Applications of semantically informed grammatical processing:
One application for which deep syntactic parsing has been utilized is Opinion Mining. As part of the long-term collaboration with Shanghai Jiao Tong University, we jointly participated in the Chinese Opinion Analysis Evaluation 2009 using a system with integrated syntactic and semantic analysis. A second application is the recognition of textual entailment, which in turn can be used for question answering or other forms of semantic search. In this application, both syntactic and semantic dependency structures have been successfully used. Dinu & Wang (2009) present a study on using DIRT inference rules in the recognizing textual entailment task (RTE), and achieved moderate improvement. In 2009, Wang and Zhang showed that shallow semantic analysis like predicate-argument structures brings significant improvement in the RTE task.
Minimally supervised relation extraction:
The central goal of this research is to continue the successful application of linguistic analysis methods in bootstrapping approaches to the automatic learning of relation extraction grammars. In 2008, Xu et al. were able to demonstrate a novel kind of coference resolution that exploits the domain knowledge used for relation extraction. Another method for improving precision of relation extraction uses closed-world seeds that implicitly provide negative examples in addition to the positive ones. Recent experiments have utilized truly deep parsing (HPSG PET Parser with the ERG) for learning relation extraction grammars, yielding better results than were obtained using the semantic (RMRS) representations.
Contextualization of distributional meaning representations:
Thater, Fürstenau, and Pinkal developed syntactically enriched vector models supporting the computation of contextualized semantic representations, which allow one to assess semantic similarity between words in context, and associate usages with context-specific word senses. The approach makes crucial use of syntactic dependency information and second-order distributional frequencies. The application of their model to the SemEval 2007 lexical substitution task substantially outperforms all preceding systems. G. Dinu, Pinkal's doctoral student, employed a latent variable approach for the task of measuring context-specific semantic similarity: meanings are modeled as probability distributions over a set of latent senses, which are modified by contextual disambiguation. Although the collection of input frequencies is not syntax-sensitive, but rather uses a standard bag-of-words approach, her results are competitive on word similarity and lexical substitution tasks.
Work in several IRGs complements the RA1 research on contextualization. Titov and Kozhevnikov's work on bootstrapping semantic analyzers from non-contradictory texts successfully treats a known shortcoming of all existing distributional semantic approaches, i.e., the poor distinguishability of words in a lexical field with opposite polarity. Sporleder and Li successfully approached the open problem of token-level figurative speech detection as an important part of contextual disambiguation. In a collaboration with Pinkal's group, Koller and Thater provided a highly efficient method for ambiguity reduction on the sentence level.

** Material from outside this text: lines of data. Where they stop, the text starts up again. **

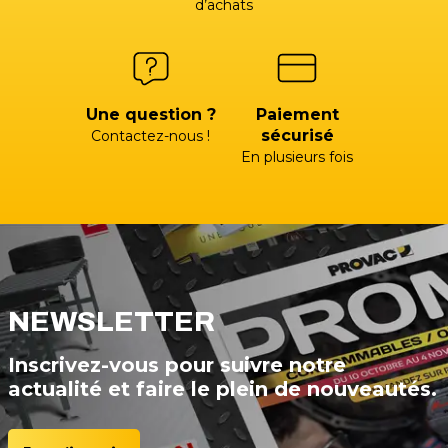
d’achats
Une question ?
Paiement
sécurisé
Contactez-nous !
En plusieurs fois
NEWSLETTER
Inscrivez-vous pour suivre notre
actualité et faire le plein de nouveautés.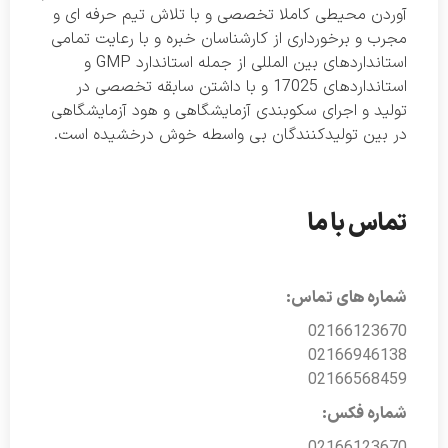
آوردن محیطی کاملا تخصصی و با تلاش تیم حرفه ای و
مجرب و برخورداری از کارشناسان خبره و با رعایت تمامی
استانداردهای بین المللی از جمله استاندارد GMP و
استانداردهای 17025 و با داشتن سابقه تخصصی در
تولید و اجرای سکوبندی آزمایشگاهی و هود آزمایشگاهی
در بین تولیدکنندگان بی واسطه خوش درخشیده است.
تماس با ما
شماره های تماس:
02166123670
02166946138
02166568459
شماره فکس:
02166123670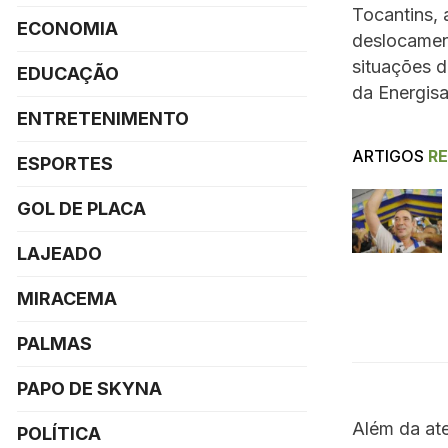
Tocantins, 
ECONOMIA
deslocament
situações d
EDUCAÇÃO
da Energisa
ENTRETENIMENTO
ARTIGOS
R
ESPORTES
GOL DE PLACA
LAJEADO
MIRACEMA
PALMAS
PAPO DE SKYNA
Além da ate
POLÍTICA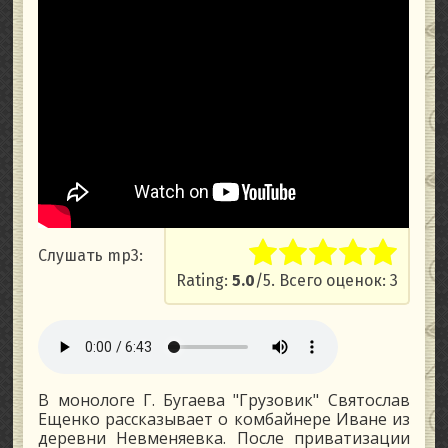
Слушать mp3:
Rate this item:
Submit Rati
Rating:
5.0
/5. Всего оценок: 3
В монологе Г. Бугаева "Грузовик" Святослав
Ещенко рассказывает о комбайнере Иване из
деревни Невменяевка. После приватизации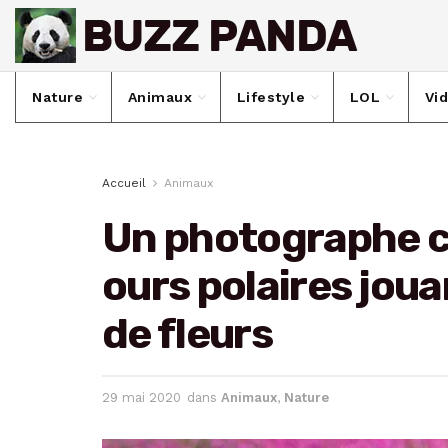
Nature
Animaux
Lifestyle
LOL
Vi
Accueil
Animaux
Un photographe c
ours polaires jou
de fleurs
29 mai 2020
dans
Animaux
,
Nature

Minimally supervised learning of script information:
Regneri, Koller, and Pinkal proposed a novel approach for learning patterns of event sequences that make up scripts, along with constraints on their temporal ordering. A large set of natural language descriptions of script-specific event sequences (collected using Mechanical Turk) is used as the basis for computing a graph representation of the script's temporal structure via a multiple sequence alignment algorithm. The approach is complementary to recent work of N. Chambers and D. Jurafsky, who present an unsupervised method for learning event chains from texts. Our method needs minimal supervision in that scenarios must be identified for script learning, but on the other hand it provides more explicit event information than techniques relying on plain texts.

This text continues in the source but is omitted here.